■ Aim of the exercise ■
Each entry below must be written out exactly, with pictures left out.

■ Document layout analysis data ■
*-*-*
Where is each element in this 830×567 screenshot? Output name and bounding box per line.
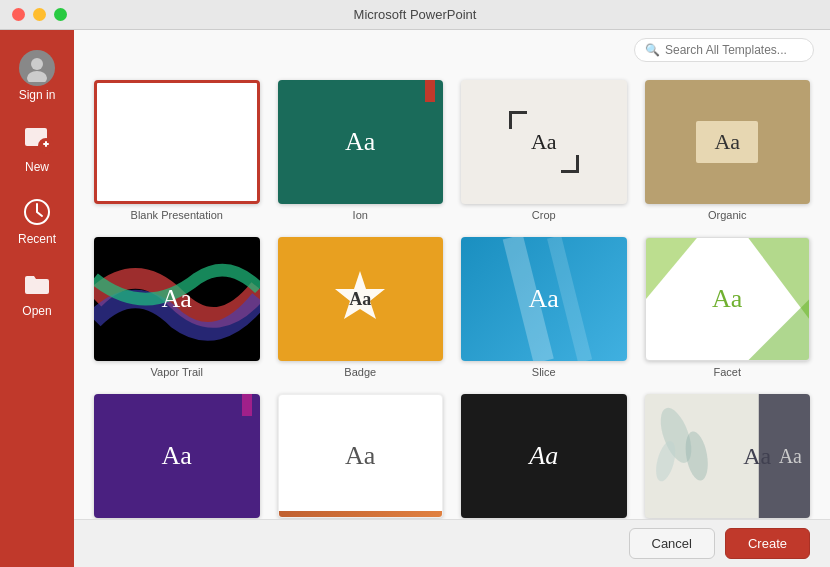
sidebar-open-label: Open xyxy=(22,304,51,318)
search-box[interactable]: 🔍 xyxy=(634,38,814,62)
template-thumb-facet: Aa xyxy=(645,237,811,361)
user-icon xyxy=(19,50,55,86)
template-item-retrospect[interactable]: Aa Retrospect xyxy=(278,394,444,519)
template-name-ion: Ion xyxy=(353,209,368,221)
template-thumb-organic: Aa xyxy=(645,80,811,204)
template-name-blank: Blank Presentation xyxy=(131,209,223,221)
search-icon: 🔍 xyxy=(645,43,660,57)
template-thumb-retrospect: Aa xyxy=(278,394,444,518)
template-item-boardroom[interactable]: Aa Ion Boardroom xyxy=(94,394,260,519)
title-bar: Microsoft PowerPoint xyxy=(0,0,830,30)
sidebar-item-recent[interactable]: Recent xyxy=(0,184,74,256)
sidebar-new-label: New xyxy=(25,160,49,174)
template-item-vapor[interactable]: Aa Vapor Trail xyxy=(94,237,260,378)
template-thumb-feathered: Aa Aa xyxy=(645,394,811,518)
window-title: Microsoft PowerPoint xyxy=(354,7,477,22)
template-name-badge: Badge xyxy=(344,366,376,378)
template-thumb-badge: Aa xyxy=(278,237,444,361)
template-item-badge[interactable]: Aa Badge xyxy=(278,237,444,378)
template-item-organic[interactable]: Aa Organic xyxy=(645,80,811,221)
template-item-blank[interactable]: Blank Presentation xyxy=(94,80,260,221)
template-item-ion[interactable]: Aa Ion xyxy=(278,80,444,221)
search-input[interactable] xyxy=(665,43,803,57)
create-button[interactable]: Create xyxy=(725,528,810,559)
cancel-button[interactable]: Cancel xyxy=(629,528,715,559)
svg-point-1 xyxy=(27,71,47,82)
sidebar-item-sign-in[interactable]: Sign in xyxy=(0,40,74,112)
svg-rect-5 xyxy=(45,141,47,147)
sidebar-item-open[interactable]: Open xyxy=(0,256,74,328)
template-name-vapor: Vapor Trail xyxy=(151,366,203,378)
template-name-organic: Organic xyxy=(708,209,747,221)
template-item-slice[interactable]: Aa Slice xyxy=(461,237,627,378)
template-item-headlines[interactable]: Aa Headlines xyxy=(461,394,627,519)
template-grid: Blank Presentation Aa Ion xyxy=(74,70,830,519)
template-thumb-ion: Aa xyxy=(278,80,444,204)
template-thumb-boardroom: Aa xyxy=(94,394,260,518)
content-area: 🔍 Blank Presentation Aa Ion xyxy=(74,30,830,567)
template-name-crop: Crop xyxy=(532,209,556,221)
top-bar: 🔍 xyxy=(74,30,830,70)
sidebar-item-new[interactable]: New xyxy=(0,112,74,184)
sidebar-recent-label: Recent xyxy=(18,232,56,246)
template-name-slice: Slice xyxy=(532,366,556,378)
window-controls[interactable] xyxy=(12,8,67,21)
main-layout: Sign in New Recent xyxy=(0,30,830,567)
template-thumb-headlines: Aa xyxy=(461,394,627,518)
svg-point-0 xyxy=(31,58,43,70)
template-thumb-crop: Aa xyxy=(461,80,627,204)
maximize-button[interactable] xyxy=(54,8,67,21)
template-item-facet[interactable]: Aa Facet xyxy=(645,237,811,378)
close-button[interactable] xyxy=(12,8,25,21)
template-thumb-slice: Aa xyxy=(461,237,627,361)
recent-icon xyxy=(19,194,55,230)
open-icon xyxy=(19,266,55,302)
template-item-feathered[interactable]: Aa Aa Feathered xyxy=(645,394,811,519)
minimize-button[interactable] xyxy=(33,8,46,21)
new-icon xyxy=(19,122,55,158)
sidebar-sign-in-label: Sign in xyxy=(19,88,56,102)
template-thumb-blank xyxy=(94,80,260,204)
bottom-bar: Cancel Create xyxy=(74,519,830,567)
sidebar: Sign in New Recent xyxy=(0,30,74,567)
template-item-crop[interactable]: Aa Crop xyxy=(461,80,627,221)
template-thumb-vapor: Aa xyxy=(94,237,260,361)
template-name-facet: Facet xyxy=(713,366,741,378)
*-*-*
■ Answer for this exercise ■
Where is each element in this 830×567 screenshot? Output name and bounding box per line.
sidebar-open-label: Open xyxy=(22,304,51,318)
search-box[interactable]: 🔍 xyxy=(634,38,814,62)
template-thumb-facet: Aa xyxy=(645,237,811,361)
user-icon xyxy=(19,50,55,86)
template-item-retrospect[interactable]: Aa Retrospect xyxy=(278,394,444,519)
template-name-ion: Ion xyxy=(353,209,368,221)
template-thumb-organic: Aa xyxy=(645,80,811,204)
template-name-blank: Blank Presentation xyxy=(131,209,223,221)
search-icon: 🔍 xyxy=(645,43,660,57)
template-thumb-retrospect: Aa xyxy=(278,394,444,518)
template-item-boardroom[interactable]: Aa Ion Boardroom xyxy=(94,394,260,519)
title-bar: Microsoft PowerPoint xyxy=(0,0,830,30)
sidebar-item-recent[interactable]: Recent xyxy=(0,184,74,256)
sidebar-new-label: New xyxy=(25,160,49,174)
template-item-vapor[interactable]: Aa Vapor Trail xyxy=(94,237,260,378)
template-thumb-feathered: Aa Aa xyxy=(645,394,811,518)
window-title: Microsoft PowerPoint xyxy=(354,7,477,22)
template-name-badge: Badge xyxy=(344,366,376,378)
template-thumb-badge: Aa xyxy=(278,237,444,361)
template-item-badge[interactable]: Aa Badge xyxy=(278,237,444,378)
template-item-organic[interactable]: Aa Organic xyxy=(645,80,811,221)
template-item-blank[interactable]: Blank Presentation xyxy=(94,80,260,221)
template-item-ion[interactable]: Aa Ion xyxy=(278,80,444,221)
search-input[interactable] xyxy=(665,43,803,57)
create-button[interactable]: Create xyxy=(725,528,810,559)
cancel-button[interactable]: Cancel xyxy=(629,528,715,559)
svg-point-1 xyxy=(27,71,47,82)
sidebar-item-sign-in[interactable]: Sign in xyxy=(0,40,74,112)
svg-rect-5 xyxy=(45,141,47,147)
sidebar-item-open[interactable]: Open xyxy=(0,256,74,328)
template-name-vapor: Vapor Trail xyxy=(151,366,203,378)
template-name-organic: Organic xyxy=(708,209,747,221)
template-item-slice[interactable]: Aa Slice xyxy=(461,237,627,378)
template-item-headlines[interactable]: Aa Headlines xyxy=(461,394,627,519)
template-grid: Blank Presentation Aa Ion xyxy=(74,70,830,519)
template-thumb-ion: Aa xyxy=(278,80,444,204)
template-thumb-boardroom: Aa xyxy=(94,394,260,518)
content-area: 🔍 Blank Presentation Aa Ion xyxy=(74,30,830,567)
template-name-crop: Crop xyxy=(532,209,556,221)
top-bar: 🔍 xyxy=(74,30,830,70)
sidebar-item-new[interactable]: New xyxy=(0,112,74,184)
sidebar-recent-label: Recent xyxy=(18,232,56,246)
template-name-slice: Slice xyxy=(532,366,556,378)
window-controls[interactable] xyxy=(12,8,67,21)
main-layout: Sign in New Recent xyxy=(0,30,830,567)
template-thumb-headlines: Aa xyxy=(461,394,627,518)
svg-point-0 xyxy=(31,58,43,70)
template-thumb-crop: Aa xyxy=(461,80,627,204)
maximize-button[interactable] xyxy=(54,8,67,21)
template-item-facet[interactable]: Aa Facet xyxy=(645,237,811,378)
close-button[interactable] xyxy=(12,8,25,21)
template-thumb-slice: Aa xyxy=(461,237,627,361)
recent-icon xyxy=(19,194,55,230)
open-icon xyxy=(19,266,55,302)
template-item-feathered[interactable]: Aa Aa Feathered xyxy=(645,394,811,519)
minimize-button[interactable] xyxy=(33,8,46,21)
new-icon xyxy=(19,122,55,158)
sidebar-sign-in-label: Sign in xyxy=(19,88,56,102)
template-thumb-blank xyxy=(94,80,260,204)
bottom-bar: Cancel Create xyxy=(74,519,830,567)
sidebar: Sign in New Recent xyxy=(0,30,74,567)
template-item-crop[interactable]: Aa Crop xyxy=(461,80,627,221)
template-thumb-vapor: Aa xyxy=(94,237,260,361)
template-name-facet: Facet xyxy=(713,366,741,378)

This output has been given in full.